Bavard's duality theorem for mixed commutator length

TL;DR

This paper extends Bavard's duality theorem to $G$-invariant quasimorphisms for normal subgroups, linking them to $(G,N)$-commutator lengths and providing geometric and bi-Lipschitz equivalence insights.

Contribution

It generalizes Bavard's duality to $G$-invariant quasimorphisms for arbitrary normal subgroups, connecting them to $(G,N)$-commutator lengths.

Findings

Established Bavard's duality for $G$-invariant quasimorphisms.

Provided a geometric interpretation of $(G,N)$-commutator lengths.

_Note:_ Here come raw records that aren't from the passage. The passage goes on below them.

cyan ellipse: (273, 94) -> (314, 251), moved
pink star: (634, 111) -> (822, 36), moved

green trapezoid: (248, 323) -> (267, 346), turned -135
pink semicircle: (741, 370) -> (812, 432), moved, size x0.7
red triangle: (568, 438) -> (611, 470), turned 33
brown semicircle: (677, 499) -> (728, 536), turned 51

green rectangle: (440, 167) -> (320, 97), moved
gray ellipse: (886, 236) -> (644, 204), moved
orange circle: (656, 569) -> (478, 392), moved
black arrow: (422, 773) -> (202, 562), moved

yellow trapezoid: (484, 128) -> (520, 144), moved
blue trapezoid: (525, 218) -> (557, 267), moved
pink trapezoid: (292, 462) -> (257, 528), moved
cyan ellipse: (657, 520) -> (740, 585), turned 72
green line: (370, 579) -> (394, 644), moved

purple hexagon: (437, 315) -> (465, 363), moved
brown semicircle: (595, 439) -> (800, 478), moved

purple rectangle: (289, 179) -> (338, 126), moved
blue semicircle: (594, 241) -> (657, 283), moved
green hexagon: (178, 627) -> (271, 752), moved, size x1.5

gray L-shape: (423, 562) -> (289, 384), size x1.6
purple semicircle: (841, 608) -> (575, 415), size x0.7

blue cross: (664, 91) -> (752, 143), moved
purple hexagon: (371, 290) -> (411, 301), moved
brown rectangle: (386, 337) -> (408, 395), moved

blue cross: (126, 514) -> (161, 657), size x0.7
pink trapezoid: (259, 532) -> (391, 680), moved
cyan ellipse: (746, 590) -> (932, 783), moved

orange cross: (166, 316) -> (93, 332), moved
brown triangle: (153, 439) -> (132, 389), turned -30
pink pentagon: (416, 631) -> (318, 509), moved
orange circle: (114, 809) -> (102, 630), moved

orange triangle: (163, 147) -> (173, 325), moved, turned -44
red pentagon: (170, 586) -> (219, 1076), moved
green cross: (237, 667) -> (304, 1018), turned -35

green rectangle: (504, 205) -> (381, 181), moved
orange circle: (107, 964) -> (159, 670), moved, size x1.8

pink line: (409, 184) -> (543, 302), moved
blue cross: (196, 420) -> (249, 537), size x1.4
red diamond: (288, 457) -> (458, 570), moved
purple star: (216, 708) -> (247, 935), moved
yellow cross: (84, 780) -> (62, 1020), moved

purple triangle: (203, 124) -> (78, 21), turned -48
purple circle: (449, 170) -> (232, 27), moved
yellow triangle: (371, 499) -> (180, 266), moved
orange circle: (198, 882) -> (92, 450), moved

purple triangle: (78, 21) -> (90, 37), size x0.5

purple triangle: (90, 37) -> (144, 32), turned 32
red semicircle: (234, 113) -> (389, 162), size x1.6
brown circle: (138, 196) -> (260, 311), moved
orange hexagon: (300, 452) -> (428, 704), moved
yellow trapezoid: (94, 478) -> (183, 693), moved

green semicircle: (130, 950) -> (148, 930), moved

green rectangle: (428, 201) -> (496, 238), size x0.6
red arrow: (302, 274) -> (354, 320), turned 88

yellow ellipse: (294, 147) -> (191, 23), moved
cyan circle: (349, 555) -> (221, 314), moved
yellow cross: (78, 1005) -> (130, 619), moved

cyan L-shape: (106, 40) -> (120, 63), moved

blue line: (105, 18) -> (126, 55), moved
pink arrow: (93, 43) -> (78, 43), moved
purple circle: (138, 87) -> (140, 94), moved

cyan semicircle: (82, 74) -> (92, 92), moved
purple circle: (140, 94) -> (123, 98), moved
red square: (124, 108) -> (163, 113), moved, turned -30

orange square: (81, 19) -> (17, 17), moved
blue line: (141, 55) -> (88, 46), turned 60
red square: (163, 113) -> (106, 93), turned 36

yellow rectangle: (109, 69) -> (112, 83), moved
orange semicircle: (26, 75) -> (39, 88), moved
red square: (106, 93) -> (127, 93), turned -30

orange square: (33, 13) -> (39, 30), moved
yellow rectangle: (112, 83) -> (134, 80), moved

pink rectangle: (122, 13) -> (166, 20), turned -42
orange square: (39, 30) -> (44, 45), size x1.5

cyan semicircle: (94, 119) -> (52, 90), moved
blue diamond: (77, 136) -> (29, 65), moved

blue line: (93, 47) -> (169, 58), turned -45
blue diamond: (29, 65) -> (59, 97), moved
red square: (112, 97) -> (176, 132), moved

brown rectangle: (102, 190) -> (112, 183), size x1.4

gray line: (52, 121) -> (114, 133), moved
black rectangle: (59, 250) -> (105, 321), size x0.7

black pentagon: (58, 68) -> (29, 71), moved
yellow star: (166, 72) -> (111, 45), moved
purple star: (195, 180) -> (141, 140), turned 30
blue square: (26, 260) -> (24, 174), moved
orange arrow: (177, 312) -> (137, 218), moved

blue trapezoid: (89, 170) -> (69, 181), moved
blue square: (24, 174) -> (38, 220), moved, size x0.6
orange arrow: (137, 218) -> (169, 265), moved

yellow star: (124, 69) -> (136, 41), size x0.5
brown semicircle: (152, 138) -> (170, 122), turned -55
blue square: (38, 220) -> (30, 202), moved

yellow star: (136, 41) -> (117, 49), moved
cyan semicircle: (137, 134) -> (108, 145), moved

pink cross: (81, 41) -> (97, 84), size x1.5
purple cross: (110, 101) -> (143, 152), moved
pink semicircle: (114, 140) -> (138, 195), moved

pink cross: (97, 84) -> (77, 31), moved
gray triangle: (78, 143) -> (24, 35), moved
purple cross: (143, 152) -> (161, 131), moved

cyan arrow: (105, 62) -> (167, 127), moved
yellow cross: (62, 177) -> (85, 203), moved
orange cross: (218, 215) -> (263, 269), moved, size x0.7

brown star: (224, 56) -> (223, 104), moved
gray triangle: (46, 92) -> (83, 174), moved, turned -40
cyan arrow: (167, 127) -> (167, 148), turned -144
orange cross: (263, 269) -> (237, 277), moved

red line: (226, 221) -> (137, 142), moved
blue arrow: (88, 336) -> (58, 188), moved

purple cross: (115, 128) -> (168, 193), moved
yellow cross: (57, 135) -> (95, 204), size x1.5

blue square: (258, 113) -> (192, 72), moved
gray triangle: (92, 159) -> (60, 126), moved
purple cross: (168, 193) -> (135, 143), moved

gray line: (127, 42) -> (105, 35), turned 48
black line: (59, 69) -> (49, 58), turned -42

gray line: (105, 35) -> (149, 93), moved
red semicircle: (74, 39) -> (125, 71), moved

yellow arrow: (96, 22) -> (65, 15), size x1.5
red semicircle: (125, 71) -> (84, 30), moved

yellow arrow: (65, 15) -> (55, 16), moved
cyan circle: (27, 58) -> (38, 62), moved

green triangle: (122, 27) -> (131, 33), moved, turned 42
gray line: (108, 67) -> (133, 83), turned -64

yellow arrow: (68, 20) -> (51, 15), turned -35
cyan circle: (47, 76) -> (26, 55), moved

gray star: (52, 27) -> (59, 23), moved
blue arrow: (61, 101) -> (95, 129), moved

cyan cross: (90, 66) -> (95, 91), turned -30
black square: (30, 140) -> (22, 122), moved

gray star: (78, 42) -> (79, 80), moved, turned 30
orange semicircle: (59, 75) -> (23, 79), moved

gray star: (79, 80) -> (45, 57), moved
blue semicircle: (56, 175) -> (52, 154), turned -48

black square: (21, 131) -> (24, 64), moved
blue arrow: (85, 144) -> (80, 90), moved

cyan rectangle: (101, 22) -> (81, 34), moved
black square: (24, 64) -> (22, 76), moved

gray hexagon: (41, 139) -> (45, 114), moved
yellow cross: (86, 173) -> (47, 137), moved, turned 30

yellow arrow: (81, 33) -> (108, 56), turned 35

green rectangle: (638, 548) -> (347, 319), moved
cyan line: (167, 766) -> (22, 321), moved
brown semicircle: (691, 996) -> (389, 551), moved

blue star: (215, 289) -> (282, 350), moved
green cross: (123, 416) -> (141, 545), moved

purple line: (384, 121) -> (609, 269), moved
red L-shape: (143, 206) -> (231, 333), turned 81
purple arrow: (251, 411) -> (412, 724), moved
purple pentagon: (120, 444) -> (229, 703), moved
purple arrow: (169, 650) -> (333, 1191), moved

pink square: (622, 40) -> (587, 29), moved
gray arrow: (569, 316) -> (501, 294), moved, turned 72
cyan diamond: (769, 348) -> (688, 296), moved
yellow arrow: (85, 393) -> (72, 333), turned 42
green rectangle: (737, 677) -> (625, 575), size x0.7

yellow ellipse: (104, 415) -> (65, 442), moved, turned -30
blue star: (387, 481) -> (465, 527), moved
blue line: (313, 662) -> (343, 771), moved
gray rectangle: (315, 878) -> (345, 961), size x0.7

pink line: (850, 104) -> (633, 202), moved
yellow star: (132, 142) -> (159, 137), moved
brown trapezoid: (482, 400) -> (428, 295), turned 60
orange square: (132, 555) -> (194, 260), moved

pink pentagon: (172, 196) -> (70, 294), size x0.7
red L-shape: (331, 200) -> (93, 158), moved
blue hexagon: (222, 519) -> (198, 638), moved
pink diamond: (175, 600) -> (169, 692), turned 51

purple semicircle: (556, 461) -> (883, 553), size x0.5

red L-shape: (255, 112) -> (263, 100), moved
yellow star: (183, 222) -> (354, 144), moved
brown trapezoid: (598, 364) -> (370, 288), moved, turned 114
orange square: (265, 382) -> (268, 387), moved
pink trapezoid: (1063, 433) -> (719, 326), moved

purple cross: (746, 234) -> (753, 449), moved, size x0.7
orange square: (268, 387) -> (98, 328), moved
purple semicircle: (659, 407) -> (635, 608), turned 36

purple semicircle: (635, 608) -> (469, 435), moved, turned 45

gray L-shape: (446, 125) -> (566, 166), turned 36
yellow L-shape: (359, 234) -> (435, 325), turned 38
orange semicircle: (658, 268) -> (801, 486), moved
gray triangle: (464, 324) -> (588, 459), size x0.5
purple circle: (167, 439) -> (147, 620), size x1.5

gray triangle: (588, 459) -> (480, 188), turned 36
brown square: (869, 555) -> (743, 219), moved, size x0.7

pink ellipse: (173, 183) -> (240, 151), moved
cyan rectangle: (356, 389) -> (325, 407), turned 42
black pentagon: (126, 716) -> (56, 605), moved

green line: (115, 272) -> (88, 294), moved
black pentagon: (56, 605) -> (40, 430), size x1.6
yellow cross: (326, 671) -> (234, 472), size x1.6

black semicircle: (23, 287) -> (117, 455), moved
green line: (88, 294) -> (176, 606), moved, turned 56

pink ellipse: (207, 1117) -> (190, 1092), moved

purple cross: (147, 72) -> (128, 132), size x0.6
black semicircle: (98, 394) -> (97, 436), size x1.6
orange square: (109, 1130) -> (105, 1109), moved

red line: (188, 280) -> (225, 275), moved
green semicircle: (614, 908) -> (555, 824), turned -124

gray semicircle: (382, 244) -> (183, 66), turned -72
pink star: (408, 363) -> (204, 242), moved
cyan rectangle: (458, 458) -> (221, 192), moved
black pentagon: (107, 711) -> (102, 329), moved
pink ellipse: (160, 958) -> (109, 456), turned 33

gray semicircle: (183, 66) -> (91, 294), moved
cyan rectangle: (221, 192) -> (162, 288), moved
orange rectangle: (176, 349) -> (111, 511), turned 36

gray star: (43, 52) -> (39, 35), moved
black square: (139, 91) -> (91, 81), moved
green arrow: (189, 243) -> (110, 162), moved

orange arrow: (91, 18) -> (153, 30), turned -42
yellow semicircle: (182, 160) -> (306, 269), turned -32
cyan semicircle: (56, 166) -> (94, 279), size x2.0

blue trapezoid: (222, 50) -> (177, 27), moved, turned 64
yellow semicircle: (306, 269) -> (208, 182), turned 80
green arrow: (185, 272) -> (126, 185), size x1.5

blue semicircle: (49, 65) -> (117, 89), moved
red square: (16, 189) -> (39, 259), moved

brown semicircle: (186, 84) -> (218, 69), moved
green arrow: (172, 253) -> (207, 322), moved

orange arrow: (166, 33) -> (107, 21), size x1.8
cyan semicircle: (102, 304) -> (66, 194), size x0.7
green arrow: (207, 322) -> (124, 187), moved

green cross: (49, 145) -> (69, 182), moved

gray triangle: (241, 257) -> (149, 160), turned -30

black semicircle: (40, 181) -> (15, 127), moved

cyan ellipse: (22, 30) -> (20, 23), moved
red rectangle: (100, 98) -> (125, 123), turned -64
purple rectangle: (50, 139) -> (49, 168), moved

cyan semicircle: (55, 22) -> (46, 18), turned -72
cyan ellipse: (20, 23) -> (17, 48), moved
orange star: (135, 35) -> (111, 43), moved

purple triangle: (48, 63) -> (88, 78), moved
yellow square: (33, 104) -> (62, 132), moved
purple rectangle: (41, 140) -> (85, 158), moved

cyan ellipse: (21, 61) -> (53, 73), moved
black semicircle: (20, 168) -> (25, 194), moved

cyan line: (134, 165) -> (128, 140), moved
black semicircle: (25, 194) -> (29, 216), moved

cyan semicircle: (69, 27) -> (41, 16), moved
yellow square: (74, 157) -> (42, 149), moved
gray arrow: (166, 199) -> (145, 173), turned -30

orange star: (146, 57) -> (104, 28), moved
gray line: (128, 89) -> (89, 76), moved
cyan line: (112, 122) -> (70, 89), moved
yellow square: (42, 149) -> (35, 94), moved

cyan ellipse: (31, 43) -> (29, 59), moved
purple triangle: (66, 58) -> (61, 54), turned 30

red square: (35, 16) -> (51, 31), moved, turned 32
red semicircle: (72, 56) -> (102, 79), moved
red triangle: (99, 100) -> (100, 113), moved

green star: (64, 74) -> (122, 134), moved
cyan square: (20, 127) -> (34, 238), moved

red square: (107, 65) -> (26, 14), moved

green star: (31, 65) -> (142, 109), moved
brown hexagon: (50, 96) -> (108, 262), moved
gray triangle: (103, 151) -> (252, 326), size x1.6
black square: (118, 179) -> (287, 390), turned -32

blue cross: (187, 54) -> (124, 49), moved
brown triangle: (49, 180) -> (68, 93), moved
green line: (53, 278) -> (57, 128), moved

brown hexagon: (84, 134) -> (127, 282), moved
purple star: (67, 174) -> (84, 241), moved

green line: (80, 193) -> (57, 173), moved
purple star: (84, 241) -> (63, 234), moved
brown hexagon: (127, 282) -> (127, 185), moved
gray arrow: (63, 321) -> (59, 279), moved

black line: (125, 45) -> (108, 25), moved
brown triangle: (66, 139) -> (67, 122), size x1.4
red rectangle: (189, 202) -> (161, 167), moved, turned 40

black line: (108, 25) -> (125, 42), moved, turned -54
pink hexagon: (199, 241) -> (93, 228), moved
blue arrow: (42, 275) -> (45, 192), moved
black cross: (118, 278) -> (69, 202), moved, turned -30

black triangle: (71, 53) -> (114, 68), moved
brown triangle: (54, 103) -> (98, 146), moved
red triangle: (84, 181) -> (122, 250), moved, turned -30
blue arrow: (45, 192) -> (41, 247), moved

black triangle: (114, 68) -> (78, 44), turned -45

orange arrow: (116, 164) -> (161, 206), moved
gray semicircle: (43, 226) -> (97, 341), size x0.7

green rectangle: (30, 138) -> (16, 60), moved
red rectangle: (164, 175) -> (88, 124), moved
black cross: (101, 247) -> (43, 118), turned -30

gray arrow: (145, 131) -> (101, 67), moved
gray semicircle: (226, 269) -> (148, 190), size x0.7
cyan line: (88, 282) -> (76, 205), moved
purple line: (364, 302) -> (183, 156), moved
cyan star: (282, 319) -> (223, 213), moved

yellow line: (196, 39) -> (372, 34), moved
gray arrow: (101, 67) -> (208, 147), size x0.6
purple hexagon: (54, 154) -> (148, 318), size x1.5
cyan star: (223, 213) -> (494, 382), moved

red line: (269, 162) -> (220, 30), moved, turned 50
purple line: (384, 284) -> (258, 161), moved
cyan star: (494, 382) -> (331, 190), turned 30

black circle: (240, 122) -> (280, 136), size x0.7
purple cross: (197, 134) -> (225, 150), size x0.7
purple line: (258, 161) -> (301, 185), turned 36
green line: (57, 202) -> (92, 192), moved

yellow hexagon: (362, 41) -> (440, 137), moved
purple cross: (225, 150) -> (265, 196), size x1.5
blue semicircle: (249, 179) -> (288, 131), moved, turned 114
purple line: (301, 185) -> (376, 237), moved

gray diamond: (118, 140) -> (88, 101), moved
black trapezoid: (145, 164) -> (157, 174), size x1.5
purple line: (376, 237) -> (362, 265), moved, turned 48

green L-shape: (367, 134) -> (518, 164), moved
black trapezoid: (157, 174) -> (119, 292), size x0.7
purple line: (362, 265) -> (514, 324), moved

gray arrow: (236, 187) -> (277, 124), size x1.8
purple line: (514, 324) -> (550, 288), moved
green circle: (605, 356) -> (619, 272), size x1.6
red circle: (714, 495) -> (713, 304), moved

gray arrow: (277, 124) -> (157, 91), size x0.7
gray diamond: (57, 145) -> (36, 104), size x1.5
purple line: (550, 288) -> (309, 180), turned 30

Identified conditions for bi-Lipschitz equivalence of stable commutator lengths.

Abstract

Let $N$ be a normal subgroup of a group $G$. A quasimorphism $f$ on $N$ is $G$-invariant if $f(gxg^{-1}) = f(x)$ for every $g \in G$ and every $x \in N$. The goal in this paper is to establish Bavard's duality theorem of $G$-invariant quasimorphisms, which was previously proved by Kawasaki and Kimura in the case $N = [G,N]$. Our duality theorem provides a connection between $G$-invariant quasimorphisms and $(G,N)$-commutator lengths. Here for $x \in [G,N]$, the $(G,N)$-commutator length $\mathrm{cl}_{G,N}(x)$ of $x$ is the minimum number $n$ such that $x$ is a product of $n$ commutators which are written as $[g,x]$ with $g \in G$ and $h \in N$. In the proof, we give a geometric interpretation of $(G,N)$-commutator lengths. As an application of our Bavard duality, we obtain a sufficient condition on a pair $(G,N)$ under which $\mathrm{scl}_G$ and $\mathrm{scl}_{G,N}$ are bi-Lipschitzly equivalent on $[G,N]$.